Son dönemlerdeki bazı gelişmelerden sonra Afgan ya da Suriyeli sığınmacılarla ilgili olarak tartışmalar yaşanıyor. Bir kısım siyasi ve yurttaşlar mültecilere yönelik istila işgal gibi tanımlamalar üzerinden duydukları rahatsızlığı dile getirirken diğer bir kısım siyasi ve yurttaşlar ise ümmet, hicret gibi kavramlar üzerinden mültecilere yönelik ılımlı ve hoşgörülü açıklamalar yapıyor. 

Biz burada siyasilerin ya da yurttaşların üslubunu konuşmayacağız. Bu farklı bir yazının konusu. 

Burada değineceğimiz husus ülkenin bir kısmı mültecilerden yakınırken diğer bir kısmının ise mülteci konusunda savunmacı bir tutum sergilemesi. 

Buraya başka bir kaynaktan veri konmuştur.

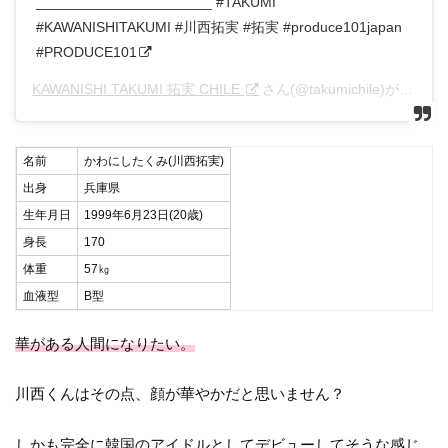
______________________ #TAKUMI
#KAWANISHITAKUMI #川西拓実 #拓実 #produce101japan
#PRODUCE101
KAWANISHI TAKUMI 拓実 CHILE
さん(@takumichile)がシェアした投稿 –
名前
かわにしたくみ(川西拓実)
出身
兵庫県
生年月日
1999年6月23日(20歳)
身長
170
体重
57㎏
血液型
B型
華がある人間になりたい。
川西くんはその点、顔が華やかだと思いません？
しかも完全に韓国のアイドルとしてデビューしてそうな感じ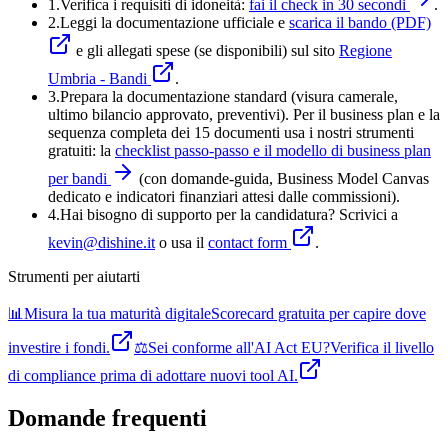
1.
Verifica i requisiti di idoneità:
fai il check in 30 secondi
.
2.
Leggi la documentazione ufficiale e
scarica il bando (PDF)
e gli allegati spese (se disponibili) sul sito
Regione
Umbria - Bandi
.
3
.
Prepara la documentazione standard (visura camerale,
ultimo bilancio approvato, preventivi). Per il business plan e la
sequenza completa dei 15 documenti usa i nostri strumenti
gratuiti: la
checklist passo-passo e il modello di business plan
per bandi
(con domande-guida, Business Model Canvas
dedicato e indicatori finanziari attesi dalle commissioni).
4
.
Hai bisogno di supporto per la candidatura? Scrivici a
kevin@dishine.it
o usa il
contact form
.
Strumenti per aiutarti
📊
Misura la tua maturità digitale
Scorecard gratuita per capire dove
investire i fondi.
⚖️
Sei conforme all'AI Act EU?
Verifica il livello
di compliance prima di adottare nuovi tool AI.
Domande frequenti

İlk bakışta bu farklı düşüncenin sebebi iktidar muhalefet ayrışması olarak görülebilir ancak konu özü itibariyle öyle değil! Buradaki asıl mesele ümmetçilik, hicret ve vatan olarak görünse de aslında tartışmanın özü araftaki ümmetçiler. Peki nedir araftaki ümmetçiler mi diyeceksiniz? 

Başlayalım;

Ümmet kelime anlamı olarak bir anadan doğan, sülale veya topluluk anlamındadır. Ancak bu tanımdan ziyade İslam toplumunun tamamını ifade eden kavram kavram olarak kullanılmaktadır. İdeolojik açıdan ise 19 yy da ortaya çıkıp amacı tüm islam ülkelerini bir çatı altında toplamayı amaçlayan bir siyasi akımı ifade eder. 

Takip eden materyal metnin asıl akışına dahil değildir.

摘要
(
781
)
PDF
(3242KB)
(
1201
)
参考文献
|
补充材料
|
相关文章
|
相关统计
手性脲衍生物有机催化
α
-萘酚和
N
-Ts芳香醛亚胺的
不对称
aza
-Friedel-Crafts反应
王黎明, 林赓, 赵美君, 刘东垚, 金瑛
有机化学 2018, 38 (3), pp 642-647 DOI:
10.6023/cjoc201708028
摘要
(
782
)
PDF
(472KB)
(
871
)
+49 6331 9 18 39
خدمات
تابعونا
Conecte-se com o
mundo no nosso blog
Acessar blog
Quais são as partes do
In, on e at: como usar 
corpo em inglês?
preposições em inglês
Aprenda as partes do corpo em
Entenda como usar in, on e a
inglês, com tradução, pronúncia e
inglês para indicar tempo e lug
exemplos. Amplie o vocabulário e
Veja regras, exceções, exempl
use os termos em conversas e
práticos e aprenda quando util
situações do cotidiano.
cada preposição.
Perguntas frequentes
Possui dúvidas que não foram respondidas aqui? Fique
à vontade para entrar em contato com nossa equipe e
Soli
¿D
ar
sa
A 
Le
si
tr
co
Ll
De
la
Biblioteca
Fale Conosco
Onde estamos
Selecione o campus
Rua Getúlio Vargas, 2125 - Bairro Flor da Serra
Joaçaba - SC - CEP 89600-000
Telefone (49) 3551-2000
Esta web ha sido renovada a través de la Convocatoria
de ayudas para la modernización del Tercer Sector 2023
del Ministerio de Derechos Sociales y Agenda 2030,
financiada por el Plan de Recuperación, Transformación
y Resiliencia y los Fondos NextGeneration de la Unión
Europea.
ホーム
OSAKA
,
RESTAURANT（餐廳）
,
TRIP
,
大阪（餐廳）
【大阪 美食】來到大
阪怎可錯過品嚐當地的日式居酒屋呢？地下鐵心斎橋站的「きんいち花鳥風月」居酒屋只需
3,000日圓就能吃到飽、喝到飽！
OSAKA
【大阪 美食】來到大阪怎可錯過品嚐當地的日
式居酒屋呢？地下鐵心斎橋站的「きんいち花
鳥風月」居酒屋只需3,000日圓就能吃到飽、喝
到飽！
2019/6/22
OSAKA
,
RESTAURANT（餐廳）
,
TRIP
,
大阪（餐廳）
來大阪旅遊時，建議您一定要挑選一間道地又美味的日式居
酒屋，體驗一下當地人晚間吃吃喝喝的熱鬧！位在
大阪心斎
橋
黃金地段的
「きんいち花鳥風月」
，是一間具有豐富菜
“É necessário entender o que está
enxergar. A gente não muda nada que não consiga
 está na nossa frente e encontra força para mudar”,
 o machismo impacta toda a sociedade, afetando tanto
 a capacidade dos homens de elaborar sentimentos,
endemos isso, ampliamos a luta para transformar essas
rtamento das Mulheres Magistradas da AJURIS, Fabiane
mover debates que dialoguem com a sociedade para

Tabii bu ideolojik tanımlamayı okuyunca Cumhurbaşkanlığı eski Başdanışmanı Adnan Tanrıverdi'nin ASRİKA (Asya-Afrika) İslam Devletler Birliği'nin akla gelmesi kaçınılmaz. Hicret ise bir İslam dini kavramı olarak, herhangi bir Müslüman birey veya topluluğun, inançları (Müslüman oluşları) yüzünden baskı gördükleri bir yerden başka bir yere göç etmesine verilen isimdir. Üçüncü kavram ise herkesçe malum olduğu üzere şuurdan söze yansıyan ve herkesin tek kelimeyle ifade edebildiği adına namus dediği vatan. 

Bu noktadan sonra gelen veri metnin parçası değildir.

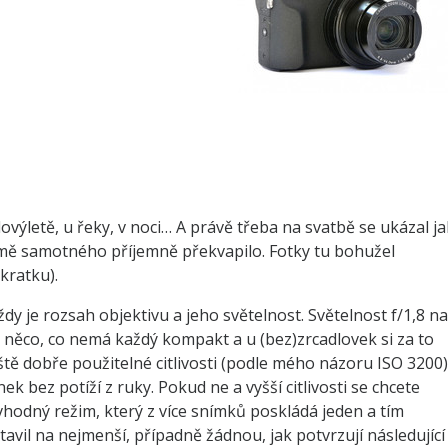
klovýletě, u řeky, v noci… A právě třeba na svatbě se ukázal j
mě samotného příjemně překvapilo. Fotky tu bohužel
kratku).
ždy je rozsah objektivu a jeho světelnost. Světelnost f/1,8 na
e něco, co nemá každý kompakt a u (bez)zrcadlovek si za to
ještě dobře použitelné citlivosti (podle mého názoru ISO 3200)
k bez potíží z ruky. Pokud ne a vyšší citlivosti se chcete
vhodný režim, který z více snímků poskládá jeden a tím
vil na nejmenší, případně žádnou, jak potvrzují následující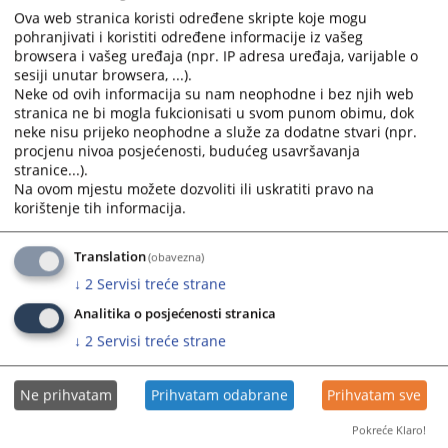
and
and
Ova web stranica koristi određene skripte koje mogu
sudsko i tužilačko vijeće Bosne i Hercegovine, na sjednici
select
select
pohranjivati i koristiti određene informacije iz vašeg
održanoj dana 21.3.2024. godine, usvojilo je Uputstvo za
browsera i vašeg uređaja (npr. IP adresa uređaja, varijable o
a
a
anonimizaciju.
sesiji unutar browsera, ...).
date.
date.
25.04.2024.
Neke od ovih informacija su nam neophodne i bez njih web
Press
Press
stranica ne bi mogla fukcionisati u svom punom obimu, dok
the
the
neke nisu prijeko neophodne a služe za dodatne stvari (npr.
question
question
procjenu nivoa posjećenosti, budućeg usavršavanja
mark
mark
stranice...).
Na ovom mjestu možete dozvoliti ili uskratiti pravo na
key
key
korištenje tih informacija.
to
to
get
get
the
the
Translation
(obavezna)
keyboard
keyboard
↓
2
Servisi treće strane
shortcuts
shortcuts
Analitika o posjećenosti stranica
for
for
↓
2
Servisi treće strane
changing
changing
dates.
dates.
Ne prihvatam
Prihvatam odabrane
Prihvatam sve
Pokreće Klaro!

Kavramsal olarak bakıldığında her üç konuda kolayca anlaşılabilecek kadar yalın. Ancak bu konuları karmaşık hale getiren yazımın başlığında da belirttiğim araftaki ümmetçiler. Aslında bu kesimin sadece ümmetçilik ve hicret konusunda çelişkileri yok. Birçok meseleye ilişkin çelişkili söylem ve eylemleri var. Bu çelişkilerinin temel nedeni ise dünya ve ahiret hayatının ikisinde de rahat etme çabaları olduğunu düşünüyorum. Zaten belli olaylarda bu arada kalmışlığı net görebilirsiniz. Örneğin islam haram ve helal üzerine kesin bir ayrım yapmış olmasına rağmen haksız kazanç konusunda tek kelime etmezler. Fakirlik onlar için edebiyat malzemesi ve sevap kapma aracıdır. Fakirliği överler ama fakir olmak istemezler. Zenginlerle boş söz fakirlerle yapılan zikirden daha sevimlidir. Tüm ümmeti sevdiklerini söylerler ama yakınları genelde ümmetin zengin kesimidir. Bu zümrenin özellikleri saymakla bitmez. Ancak yazımızın konusu olan hicret konusunda da ibretlik tutumları vardır. Dünyalıklarını ceplerine doldurup kaçarlar buna da hicret derler. Ayrıca bu hicreti zamana yayarlar. Yatırımla, para transferleriyle, kendi devletinin mahrem bilgileriyle (FETÖ!) öyle bedensel hicret yapmazlar iktisadi ve istihbari açıdan da hicret yaparlar. 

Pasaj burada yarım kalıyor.